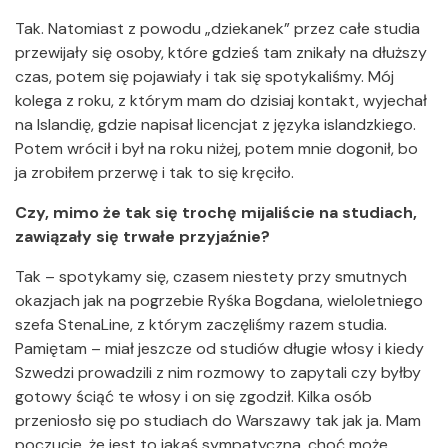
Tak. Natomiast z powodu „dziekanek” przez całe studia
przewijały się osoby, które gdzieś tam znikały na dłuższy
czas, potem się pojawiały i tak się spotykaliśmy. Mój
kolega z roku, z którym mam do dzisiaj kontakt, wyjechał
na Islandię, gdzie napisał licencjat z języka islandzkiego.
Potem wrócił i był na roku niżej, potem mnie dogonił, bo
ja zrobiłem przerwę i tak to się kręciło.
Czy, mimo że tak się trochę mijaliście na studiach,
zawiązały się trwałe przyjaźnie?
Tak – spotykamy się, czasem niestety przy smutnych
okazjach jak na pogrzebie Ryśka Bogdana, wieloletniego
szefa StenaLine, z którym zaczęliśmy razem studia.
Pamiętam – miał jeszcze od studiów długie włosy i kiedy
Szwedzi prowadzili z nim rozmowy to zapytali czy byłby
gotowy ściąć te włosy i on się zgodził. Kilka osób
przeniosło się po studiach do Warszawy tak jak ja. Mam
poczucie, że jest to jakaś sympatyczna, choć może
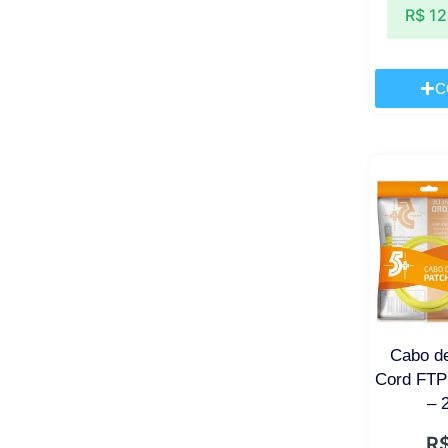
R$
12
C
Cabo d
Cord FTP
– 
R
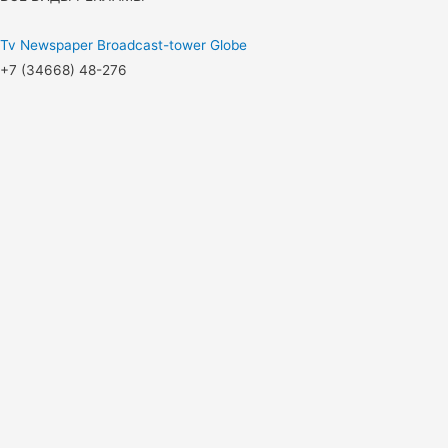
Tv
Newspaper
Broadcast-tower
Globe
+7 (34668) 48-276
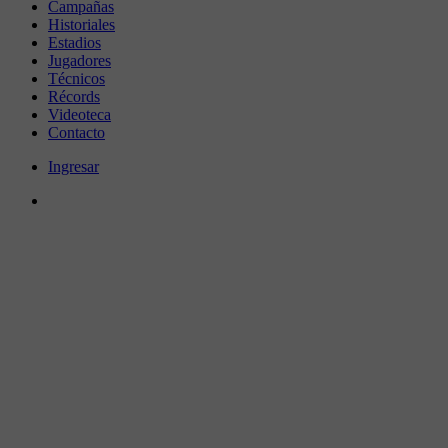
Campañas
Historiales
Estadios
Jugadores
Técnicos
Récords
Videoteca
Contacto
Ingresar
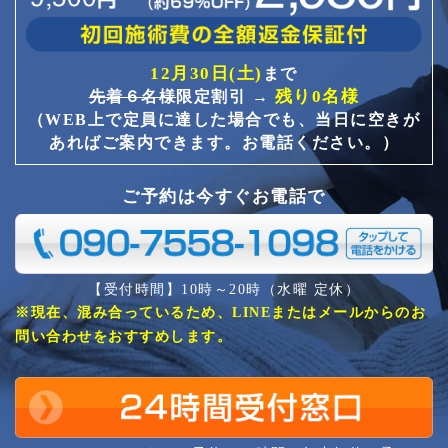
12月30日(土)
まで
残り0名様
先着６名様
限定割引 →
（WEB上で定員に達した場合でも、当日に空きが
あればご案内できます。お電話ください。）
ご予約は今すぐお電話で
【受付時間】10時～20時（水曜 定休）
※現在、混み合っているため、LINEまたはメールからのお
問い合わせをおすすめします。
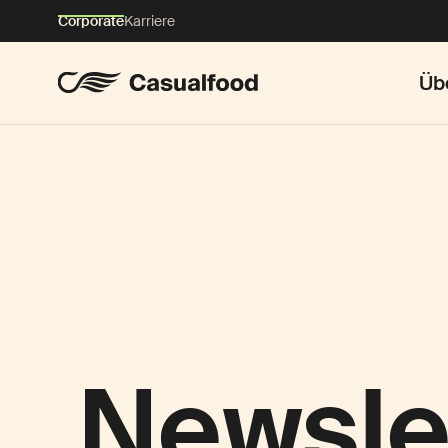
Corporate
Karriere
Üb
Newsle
=======
▶ TASK ITEM: Since the copy must hold no pictures, repeat everything else in the records exactly as written.

▶ ANSWER TO THIS PROBLEM:
Tak. Natomiast z powodu „dziekanek” przez całe studia
przewijały się osoby, które gdzieś tam znikały na dłuższy
czas, potem się pojawiały i tak się spotykaliśmy. Mój
kolega z roku, z którym mam do dzisiaj kontakt, wyjechał
na Islandię, gdzie napisał licencjat z języka islandzkiego.
Potem wrócił i był na roku niżej, potem mnie dogonił, bo
ja zrobiłem przerwę i tak to się kręciło.
Czy, mimo że tak się trochę mijaliście na studiach,
zawiązały się trwałe przyjaźnie?
Tak – spotykamy się, czasem niestety przy smutnych
okazjach jak na pogrzebie Ryśka Bogdana, wieloletniego
szefa StenaLine, z którym zaczęliśmy razem studia.
Pamiętam – miał jeszcze od studiów długie włosy i kiedy
Szwedzi prowadzili z nim rozmowy to zapytali czy byłby
gotowy ściąć te włosy i on się zgodził. Kilka osób
przeniosło się po studiach do Warszawy tak jak ja. Mam
poczucie, że jest to jakaś sympatyczna, choć może
R$
12
C
Cabo d
Cord FTP
– 
R
Tv
Newspaper
Broadcast-tower
Globe
+7 (34668) 48-276
Campañas
Historiales
Estadios
Jugadores
Técnicos
Récords
Videoteca
Contacto
Ingresar
12月30日(土)
まで
残り0名様
先着６名様
限定割引 →
（WEB上で定員に達した場合でも、当日に空きが
あればご案内できます。お電話ください。）
ご予約は今すぐお電話で
【受付時間】10時～20時（水曜 定休）
※現在、混み合っているため、LINEまたはメールからのお
問い合わせをおすすめします。
Corporate
Karriere
Üb
Newsle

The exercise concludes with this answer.